# Description of the task
Find and copy the lines in the records beneath this task that contain the word "doanh".

*** Exercise inputs Section Begins ***

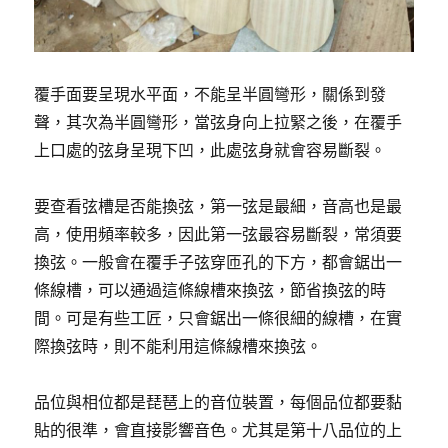
覆手面要呈現水平面，不能呈半圓彎形，關係到發
聲，其次為半圓彎形，當弦身向上拉緊之後，在覆手
上口處的弦身呈現下凹，此處弦身就會容易斷裂。
要查看弦槽是否能換弦，第一弦是最細，音高也是最
高，使用頻率較多，因此第一弦最容易斷裂，常須要
換弦。一般會在覆手子弦穿匝孔的下方，都會鋸出一
條線槽，可以通過這條線槽來換弦，節省換弦的時
間。可是有些工匠，只會鋸出一條很細的線槽，在實
際換弦時，則不能利用這條線槽來換弦。
品位與相位都是琵琶上的音位裝置，每個品位都要黏
貼的很準，會直接影響音色。尤其是第十八品位的上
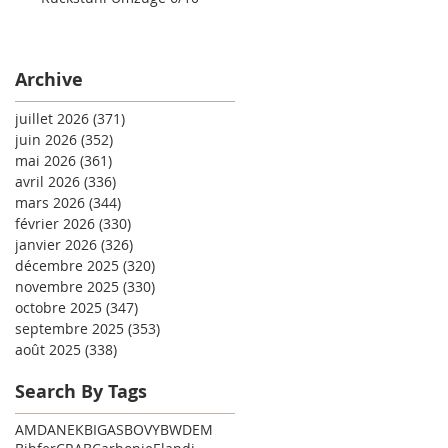
Archive
juillet 2026
(371)
371 posts
juin 2026
(352)
352 posts
mai 2026
(361)
361 posts
avril 2026
(336)
336 posts
mars 2026
(344)
344 posts
février 2026
(330)
330 posts
janvier 2026
(326)
326 posts
décembre 2025
(320)
320 posts
novembre 2025
(330)
330 posts
octobre 2025
(347)
347 posts
septembre 2025
(353)
353 posts
août 2025
(338)
338 posts
Search By Tags
AMD
ANEK
BIGAS
BOVY
BWDEM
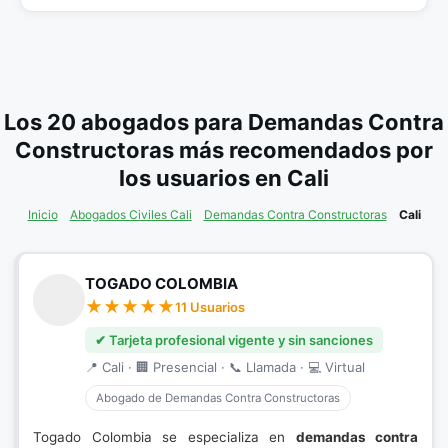
Los 20 abogados para Demandas Contra
Constructoras más recomendados por
los usuarios en Cali
Inicio
Abogados Civiles Cali
Demandas Contra Constructoras
Cali
TOGADO COLOMBIA
11 Usuarios
✔ Tarjeta profesional vigente y sin sanciones
📍 Cali · 🏢 Presencial · 📞 Llamada · 💻 Virtual
Abogado de Demandas Contra Constructoras
Togado Colombia se especializa en
demandas contra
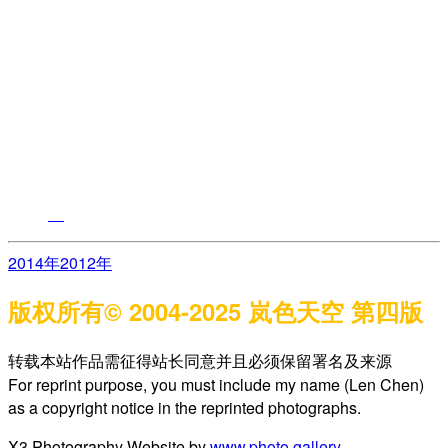
2014年
2012年
版权所有© 2004-2025 岚色天空 第四版
转载本站作品需征得站长同意并且必须保留署名及来源
For reprint purpose, you must include my name (Len Chen)
as a copyright notice in the reprinted photographs.
X3 Photography Website by
www.photo.gallery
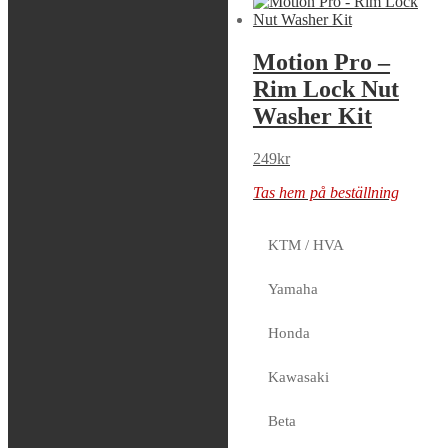
Motion Pro –
Motion Pro –
Rim Lock Nut
Motion Pro
Washer Kit
Wheel Weights
1/8 Oz Steel
249
kr
Silver 144 Pieces
Tas hem på beställning
129
kr
KTM / HVA
Tas hem på beställning
Yamaha
Honda
Motion Pro –
Kawasaki
Lever Clutch
Forged-T6
Beta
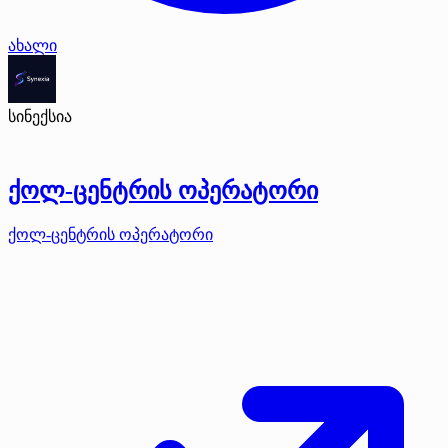
ახალი
სინექსია
ქოლ-ცენტრის ოპერატორი
ქოლ-ცენტრის ოპერატორი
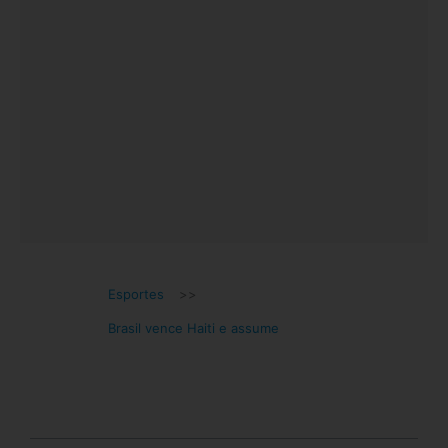
Esportes
>>
Brasil vence Haiti e assume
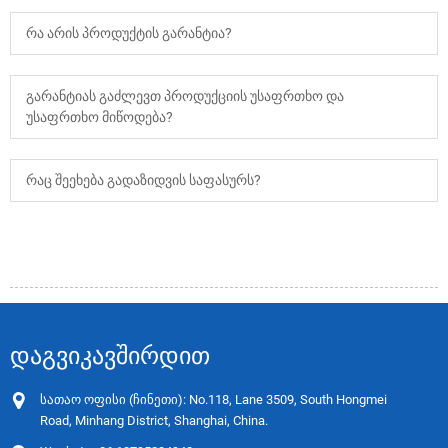
რა არის პროდუქტის გარანტია?
გარანტიას გაძლევთ პროდუქციის უსაფრთხო და
უსაფრთხო მიწოდება?
რაც შეეხება გადაზიდვის საფასურს?
ᲓᲐᲒᲕᲘᲙᲐᲕᲨᲘᲠᲓᲘᲗ
სათაო ოფისი (ჩინეთი): No.118, Lane 3509, South Hongmei
Road, Minhang District, Shanghai, China.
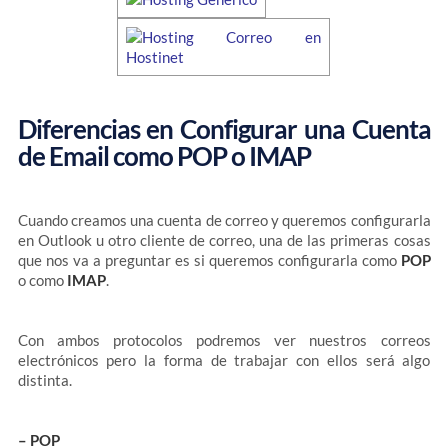
Diferencias en Configurar una Cuenta
de Email como POP o IMAP
Cuando creamos una cuenta de correo y queremos configurarla
en Outlook u otro cliente de correo, una de las primeras cosas
que nos va a preguntar es si queremos configurarla como
POP
o como
IMAP
.
Con ambos protocolos podremos ver nuestros correos
electrónicos pero la forma de trabajar con ellos será algo
distinta.
– POP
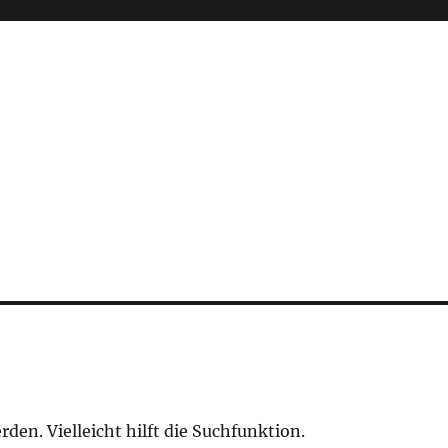
den. Vielleicht hilft die Suchfunktion.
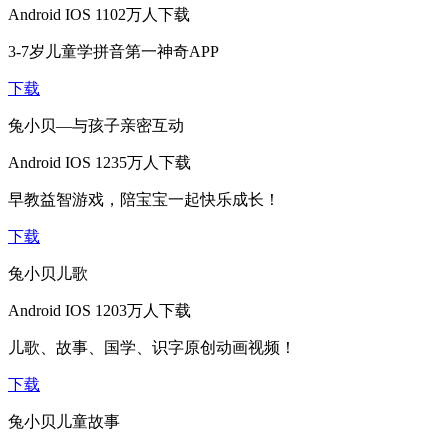
Android
IOS
1102万人下载
3-7岁儿童学拼音第一神奇APP
下载
兔小贝—与孩子亲密互动
Android
IOS
1235万人下载
早教益智游戏，陪宝宝一起快乐成长！
下载
兔小贝儿歌
Android
IOS
1203万人下载
儿歌、故事、国学、识字原创动画视频！
下载
兔小贝儿童故事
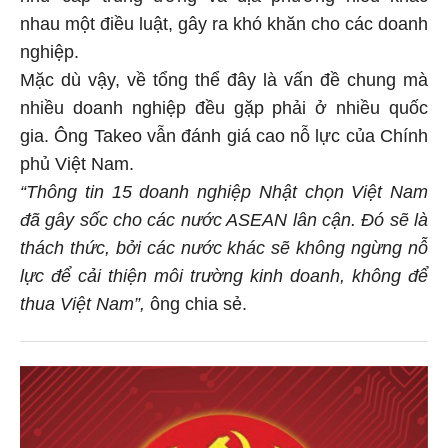
nhau một điều luật, gây ra khó khăn cho các doanh
nghiệp.
Mặc dù vậy, về tổng thể đây là vấn đề chung mà
nhiều doanh nghiệp đều gặp phải ở nhiều quốc
gia. Ông Takeo vẫn đánh giá cao nỗ lực của Chính
phủ Việt Nam.
“Thông tin 15 doanh nghiệp Nhật chọn Việt Nam
đã gây sốc cho các nước ASEAN lân cận. Đó sẽ là
thách thức, bởi các nước khác sẽ không ngừng nỗ
lực để cải thiện môi trường kinh doanh, không để
thua Việt Nam”,
ông chia sẻ.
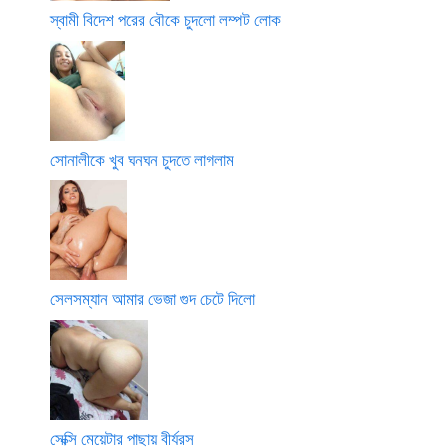
স্বামী বিদেশ পরের বৌকে চুদলো লম্পট লোক
সোনালীকে খুব ঘনঘন চুদতে লাগলাম
সেলসম্যান আমার ভেজা গুদ চেটে দিলো
সেক্সি মেয়েটার পাছায় বীর্যরস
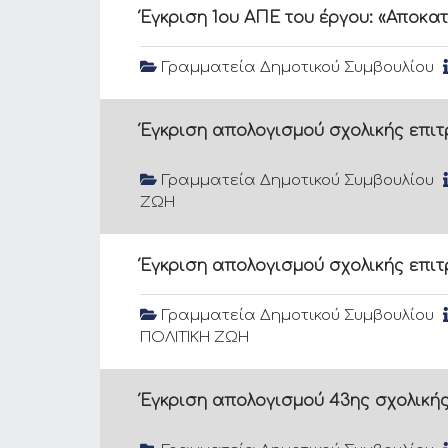
Έγκριση 1ου ΑΠΕ του έργου: «Αποκ
Γραμματεία Δημοτικού Συμβουλίου
Έγκριση απολογισμού σχολικής επιτρ
Γραμματεία Δημοτικού Συμβουλίου
ΖΩΗ
Έγκριση απολογισμού σχολικής επιτρ
Γραμματεία Δημοτικού Συμβουλίου
ΠΟΛΙΤΙΚΗ ΖΩΗ
Έγκριση απολογισμού 43ης σχολικής 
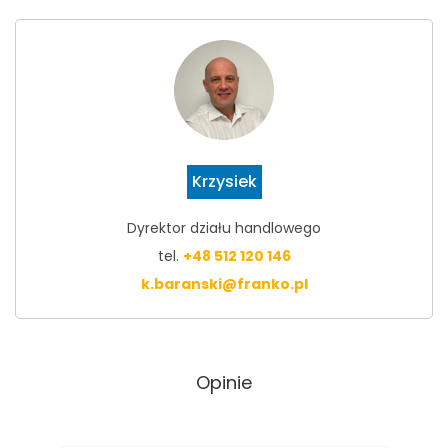
Krzysiek
Dyrektor działu handlowego
tel.
+48 512 120 146
k.baranski@franko.pl
Opinie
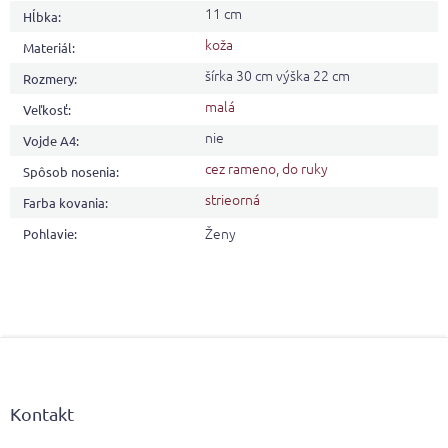
11 cm
Hĺbka
:
koža
Materiál
:
šírka 30 cm výška 22 cm
Rozmery
:
malá
Veľkosť
:
nie
Vojde A4
:
cez rameno
,
do ruky
Spôsob nosenia
:
strieorná
Farba kovania
:
Ženy
Pohlavie
:
Z
á
p
ä
Kontakt
t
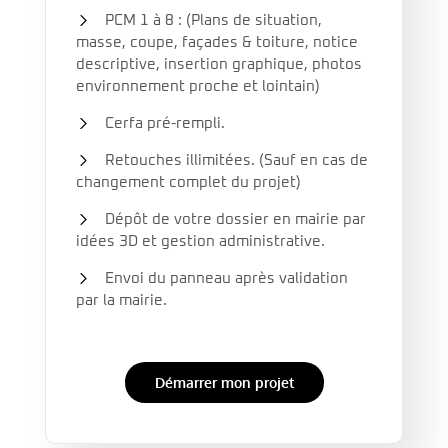
PCM 1 à 8 : (Plans de situation,
masse, coupe, façades & toiture, notice
descriptive, insertion graphique, photos
environnement proche et lointain)
Cerfa pré-rempli.
Retouches illimitées. (Sauf en cas de
changement complet du projet)
Dépôt de votre dossier en mairie par
idées 3D et gestion administrative.
Envoi du panneau après validation
par la mairie.
Démarrer mon projet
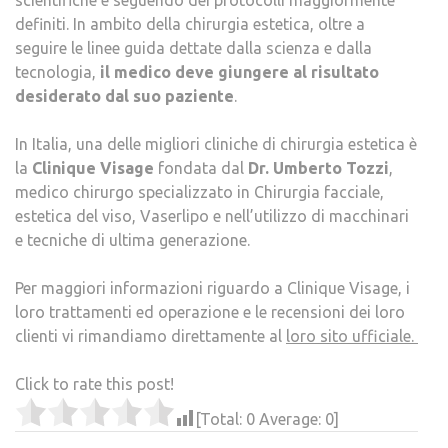
scientifiche e seguendo dei protocolli maggiormente
definiti. In ambito della chirurgia estetica, oltre a
seguire le linee guida dettate dalla scienza e dalla
tecnologia,
il medico deve giungere al risultato
desiderato dal suo paziente
.
In Italia, una delle migliori cliniche di chirurgia estetica è
la
Clinique Visage
fondata dal
Dr. Umberto Tozzi
,
medico chirurgo specializzato in Chirurgia facciale,
estetica del viso, Vaserlipo e nell’utilizzo di macchinari
e tecniche di ultima generazione.
Per maggiori informazioni riguardo a Clinique Visage, i
loro trattamenti ed operazione e le recensioni dei loro
clienti vi rimandiamo direttamente al
loro sito ufficiale.
Click to rate this post!
[Total:
0
Average:
0
]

*** Exercise inputs Section Ends ***

# Written solution
nhau một điều luật, gây ra khó khăn cho các doanh
nhiều doanh nghiệp đều gặp phải ở nhiều quốc
“Thông tin 15 doanh nghiệp Nhật chọn Việt Nam
lực để cải thiện môi trường kinh doanh, không để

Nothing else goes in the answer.